Em Portugal estima-se que a prevalência actual da doença se situa em cerca de
1,0 e 1,5%, com cerca de 6500 doentes a apresentarem critérios para efectuar
terapêutica, apesar de apenas 1800 doentes se encontrarem em tratamento6. Os
autores estimam que, com uma eventual alteração da terapêutica nos doentes que
fazem entecavir para tenofovir, se poupariam cerca de 5,3 milhões de euros! Não
parecendo lícito (mas também não totalmente ilícito...) mudar a terapêutica a
um doente com resposta positiva a um fármaco apenas por razões económicas, o
caso muda de figura quando se consideram os novos doentes que ainda não estão a
fazer qualquer terapêutica. De facto, os autores sugerem mesmo que o tratamento
inicial com tenofovir resulte numa redução em 20% (!) nas falências
terapêuticas em 1alinha, com uma menor evolução a longo prazo para cirrose,
carcinoma hepatocelular e transplante hepático. Esta afirmação deve ser,
contudo, interpretada com algum cuidado, já que o estudo em questão não foi
desenhado nem permite concluir com toda a certeza esta afirmação.

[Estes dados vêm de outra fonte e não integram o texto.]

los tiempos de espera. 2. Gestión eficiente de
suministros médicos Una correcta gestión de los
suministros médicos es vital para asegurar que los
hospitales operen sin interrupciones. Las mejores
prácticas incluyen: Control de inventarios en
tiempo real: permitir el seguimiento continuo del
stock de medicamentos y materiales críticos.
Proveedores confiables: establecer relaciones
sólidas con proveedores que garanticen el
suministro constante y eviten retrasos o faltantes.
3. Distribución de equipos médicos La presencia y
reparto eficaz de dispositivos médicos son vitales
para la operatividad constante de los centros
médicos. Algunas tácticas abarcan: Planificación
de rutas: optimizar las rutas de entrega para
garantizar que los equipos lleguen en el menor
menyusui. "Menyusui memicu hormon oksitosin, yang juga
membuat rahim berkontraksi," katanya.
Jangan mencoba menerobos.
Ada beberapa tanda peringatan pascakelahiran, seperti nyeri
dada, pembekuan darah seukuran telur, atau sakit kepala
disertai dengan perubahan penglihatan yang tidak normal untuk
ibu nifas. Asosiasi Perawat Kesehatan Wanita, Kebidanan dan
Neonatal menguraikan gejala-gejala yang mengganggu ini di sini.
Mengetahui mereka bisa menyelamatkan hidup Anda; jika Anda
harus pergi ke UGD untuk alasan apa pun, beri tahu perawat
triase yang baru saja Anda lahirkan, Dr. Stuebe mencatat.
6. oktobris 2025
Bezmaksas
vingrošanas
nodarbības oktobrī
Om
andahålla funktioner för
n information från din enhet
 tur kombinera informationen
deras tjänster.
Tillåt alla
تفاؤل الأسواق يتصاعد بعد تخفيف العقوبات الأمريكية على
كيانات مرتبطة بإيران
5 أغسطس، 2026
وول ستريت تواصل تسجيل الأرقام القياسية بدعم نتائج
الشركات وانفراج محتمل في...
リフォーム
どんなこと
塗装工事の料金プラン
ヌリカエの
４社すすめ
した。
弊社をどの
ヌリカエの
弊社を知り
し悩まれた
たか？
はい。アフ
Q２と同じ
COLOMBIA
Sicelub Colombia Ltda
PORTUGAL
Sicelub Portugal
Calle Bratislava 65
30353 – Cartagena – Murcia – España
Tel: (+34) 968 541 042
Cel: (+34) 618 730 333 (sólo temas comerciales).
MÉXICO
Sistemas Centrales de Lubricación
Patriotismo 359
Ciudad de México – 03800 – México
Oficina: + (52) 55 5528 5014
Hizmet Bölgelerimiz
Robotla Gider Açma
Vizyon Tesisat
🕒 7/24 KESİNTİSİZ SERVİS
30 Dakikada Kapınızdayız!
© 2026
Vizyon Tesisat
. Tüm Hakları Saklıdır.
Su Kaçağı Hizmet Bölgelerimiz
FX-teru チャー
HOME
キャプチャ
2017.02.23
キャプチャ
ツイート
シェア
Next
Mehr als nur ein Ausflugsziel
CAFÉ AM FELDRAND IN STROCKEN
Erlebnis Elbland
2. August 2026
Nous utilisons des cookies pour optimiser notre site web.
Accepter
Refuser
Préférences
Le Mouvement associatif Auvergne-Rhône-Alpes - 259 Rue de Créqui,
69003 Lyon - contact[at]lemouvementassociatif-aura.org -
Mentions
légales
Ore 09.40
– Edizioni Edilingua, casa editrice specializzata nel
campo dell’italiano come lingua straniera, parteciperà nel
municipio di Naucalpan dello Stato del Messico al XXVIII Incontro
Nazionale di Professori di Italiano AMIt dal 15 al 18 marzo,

Apesar desta
limitação inerente ao tipo de estudo, parece difícil arranjar justificações
para escolher o entecavir como primeira linha na terapêutica da Hepatite B em
detrimento do tenofovir.
Em conclusão, este artigo de custo-utilidade refere-se a um tema de grande
interesse clínico e também económico, chegando a conclusões de grande
relevância clínica e que podem (e devem) ajudar o Hepatologista na sua prática
diária. Estabelece de forma concludente que, pelo menos em Portugal e face ao
custo actual do entecavir, o tenofovir deve ser considerado a terapêutica de
1alinha na Hepatite B. Neste momento de grandes dificuldades económicas em que
são negados aos doentes em diversos hospitais do país as melhores opções
terapêuticas alegando-se não existirem estudos de custo-eficácia que mostrem a
vantagem destes novos fármacos, como por exemplo na Hepatite C em que muito
doentes com genótipo 1 não têm acesso às novas terapêuticas dirigidas ao vírus
que em estudos clínicos mostraram resultados superiores na ordem dos 20-30%
(!), não se pode deixar de salientar a importância ainda maior destes estudos.
Aliás, parece claro que cada vez mais vão ser necessários este tipo de
trabalhos e análises se queremos ter a possibilidade de oferecer aos nossos
doentes as melhores opções terapêuticas.